There’s nothing more relaxing than mindlessly going into Target or Sephora to grab some new cosmetic products when you want to treat yourself, but have you ever actually thought about who is responsible for actually regulating all of this “stuff” we are putting on our skin? If you’ve ever dipped your toes in some research on what is in our cosmetics, I’m sure you’ve come across certain ingredients that result in numerous health risks. This raises the question, how are cosmetic companies regulated? Who regulates it? Well, to be blunt, they aren't regulated. Let me run it down for you!  

Federal Food and Drug Administration (FDA)

The Federal Food and Drug Administration (FDA) is responsible for all cosmetics that fall under the Federal Food Drug and Cosmetics Act (FDCA), which by the way, hasn’t been updated since 1938. Cosmetics that fall under the FDCA are only the ones that are “adulterated” or “misbranded.” The problem is, there is a huge missing piece to this entire “regulating” process. The FDA doesn’t have any way to actually regulate cosmetics. Ingredients in cosmetic products don’t need to go through the FDA for approval before going on the market. Not to mention, federal law doesn’t even require cosmetic companies to register or test their cosmetic products for safety, nor share any safety information with the FDA. I know, you’re probably thinking WTF. So what does the FDA actually restrict?

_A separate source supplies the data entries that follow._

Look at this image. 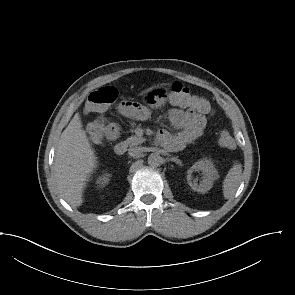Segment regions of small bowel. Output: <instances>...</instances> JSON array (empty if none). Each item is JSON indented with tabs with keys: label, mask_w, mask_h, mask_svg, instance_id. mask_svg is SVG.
I'll list each match as a JSON object with an SVG mask.
<instances>
[{
	"label": "small bowel",
	"mask_w": 295,
	"mask_h": 295,
	"mask_svg": "<svg viewBox=\"0 0 295 295\" xmlns=\"http://www.w3.org/2000/svg\"><path fill=\"white\" fill-rule=\"evenodd\" d=\"M173 108L168 111V117L172 125L180 131L171 134L167 130H160L158 137L161 142L171 150H180L187 144L198 139L206 127V118L194 108L186 107L171 100ZM185 108V109H184ZM118 112L123 116L144 120L148 116V110L131 101H122L118 105ZM107 136L114 139L118 136V129L114 123L107 125Z\"/></svg>",
	"instance_id": "1"
}]
</instances>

FDA have only restricted 11 cosmetic chemicals for safety reasons, which is very little considering the many ingredients that have been linked to health risks, like cancer.

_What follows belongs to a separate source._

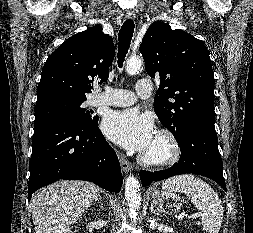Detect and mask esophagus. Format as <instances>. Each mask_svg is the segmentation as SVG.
I'll return each mask as SVG.
<instances>
[{"label":"esophagus","mask_w":253,"mask_h":233,"mask_svg":"<svg viewBox=\"0 0 253 233\" xmlns=\"http://www.w3.org/2000/svg\"><path fill=\"white\" fill-rule=\"evenodd\" d=\"M135 17V13L132 11H129L125 14V18L126 19H133ZM118 157H119V161H120V165L122 170L125 173H128L132 170V166L130 164V162L128 161V159L126 158V156L122 153H118Z\"/></svg>","instance_id":"esophagus-1"}]
</instances>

Image credit: fdalisting.com​​

Cosmetic Ingredients Review (CIR)

The Cosmetic Ingredients Review (CIR), is the organization that assesses the safety of cosmetic products. They help determine whether a product can be on the shelf and if a product needs a warning label. Here's the twist - CIR operates under the Personal Care Products Council (PCPC), which is the cosmetic industry’s leading trade group. CIR has only deemed 11 chemical ingredients “unsafe” out of the 84,000+ chemicals on the market. So what’s the bottom line? The cosmetics industry oversees itself and shocker, they prioritize themselves over the safety of consumers. Tsk tsk.

Personal Care Products Safety Act

If any of this is going to change, elected officials need to take a stand against the cosmetics industry. Some state officials are trying. For example, California requires all cosmetics companies to provide the California Department of Public Health with a list of all cosmetic products that contain any ingredients linked to cancer. There has also been a federal bill, Personal Care Products Safety Act, which would give FDA the same power over cosmetics that it has over drugs and medical devices. Unfortunately, this has not gained much traction yet so there is still a lot of work and change to be done in the U.S.

Let me remind you all to do your research on what you are applying to your skin. I highly recommend you all to look at the ingredients list on your cosmetics and skincare products before buying and using. Check out this list of toxic-free cosmetics and support toxic-free businesses’, like mine! It’s important to care, and it’s important to educate others on what you’re learning! It's up to us to make a difference.